Department of Biosciences, University of Eastern Finland, PO Box 1627, FIN-70211 Kuopio, Finland.
BMC Bioinformatics. 2011 May 19;12:171. doi: 10.1186/1471-2105-12-171.
A major challenge in genomic research is identifying significant biological processes and generating new hypotheses from large gene sets. Gene sets often consist of multiple separate biological pathways, controlled by distinct regulatory mechanisms. Many of these pathways and the associated regulatory mechanisms might be obscured by a large number of other significant processes and thus not identified as significant by standard gene set enrichment analysis tools.

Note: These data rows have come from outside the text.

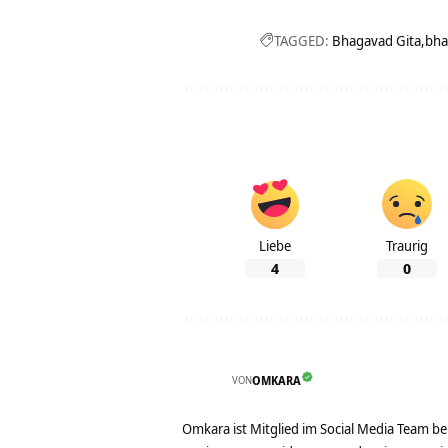
TAGGED:
Bhagavad Gita
bha
Liebe
Traurig
4
0
VON
OMKARA
Omkara ist Mitglied im Social Media Team b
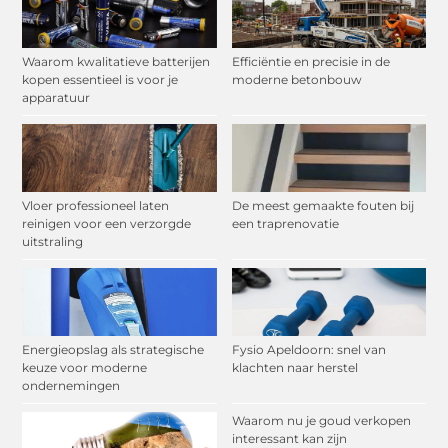
Waarom kwalitatieve batterijen
Efficiëntie en precisie in de
kopen essentieel is voor je
moderne betonbouw
apparatuur
Vloer professioneel laten
De meest gemaakte fouten bij
reinigen voor een verzorgde
een traprenovatie
uitstraling
Energieopslag als strategische
Fysio Apeldoorn: snel van
keuze voor moderne
klachten naar herstel
ondernemingen
Waarom nu je goud verkopen
interessant kan zijn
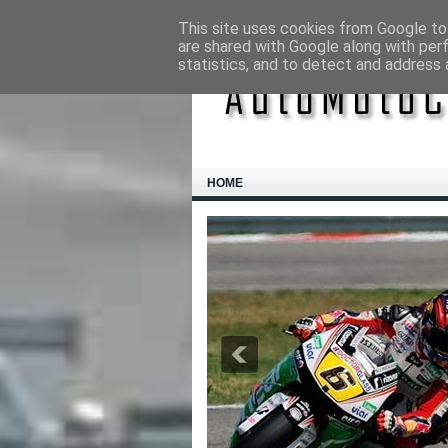
This site uses cookies from Google to 
are shared with Google along with per
statistics, and to detect and address 
HOME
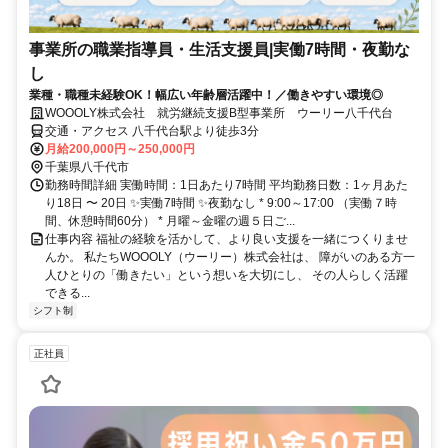
事業所の職業指導員・生活支援員|実働7時間・夜勤な
し
業種・職種未経験OK！幅広い年齢層活躍中！／働きやすい環境◎
WOOOLY株式会社 就労継続支援B型事業所 ウーリー八千代台
交通・アクセス 八千代台駅より徒歩3分
月給200,000円～250,000円
千葉県八千代市
勤務時間詳細 実働時間：1日あたり7時間 平均勤務日数：1ヶ月あた
り18日 〜 20日 ✨実働7時間 ✨夜勤なし * 9:00～17:00 （実働７時
間、休憩時間60分） * 月曜～金曜の週５日ご...
仕事内容 福祉の経験を活かして、より良い支援を一緒につくりませ
んか。 私たちWOOOLY（ウーリー）株式会社は、 障がいのある方一
人ひとりの「働きたい」という想いを大切にし、 その人らしく活躍
できる...
シフト制
正社員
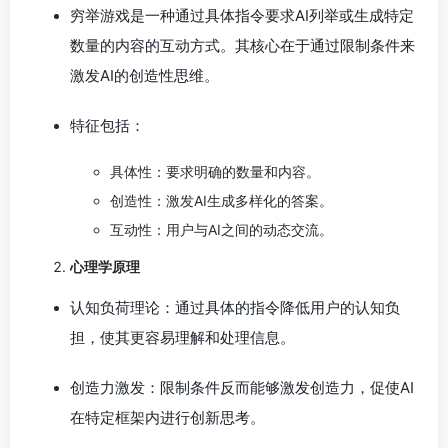
穷举游戏是一种通过具体指令要求AI列举或生成特定
数量的内容的互动方式。其核心在于通过限制条件来
激发AI的创造性思维。
特征包括：
具体性：要求明确的数量和内容。
创造性：激发AI生成多样化的答案。
互动性：用户与AI之间的动态交流。
心理学原理
认知负荷理论：通过具体的指令降低用户的认知负
担，使其更容易理解和处理信息。
创造力激发：限制条件反而能够激发创造力，促使AI
在特定框架内进行创新思考。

We present a novel method called Independent Enrichment Analysis (IEA) and software TAFFEL that eases the task by clustering genes to subgroups using Gene Ontology categories and transcription regulators. IEA indicates transcriptional regulators putatively controlling biological functions in studied condition.
We demonstrate that the developed method and TAFFEL tool give new insight to the analysis of differentially expressed genes and can generate novel hypotheses. Our comparison to other popular methods showed that the IEA method implemented in TAFFEL can find important biological phenomena, which are not reported by other methods.
基因组研究中的一个主要挑战是从大型基因集中识别重要的生物过程并生成新的假设。基因集通常由多个独立的生物途径组成,由不同的调控机制控制。其中许多途径和相关的调控机制可能会被大量其他重要过程所掩盖,因此不会被标准的基因集富集分析工具识别为重要。
我们提出了一种新的方法,称为独立富集分析(IEA)和软件 TAFFEL,它通过使用基因本体论类别和转录调节剂将基因聚类到子组中,从而简化了任务。IEA 指示在研究条件下可能控制生物功能的转录调节剂。
我们证明,所开发的方法和 TAFFEL 工具为差异表达基因的分析提供了新的见解,并可以生成新的假设。我们与其他流行方法的比较表明,TAFFEL 中实现的 IEA 方法可以发现其他方法未报告的重要生物学现象。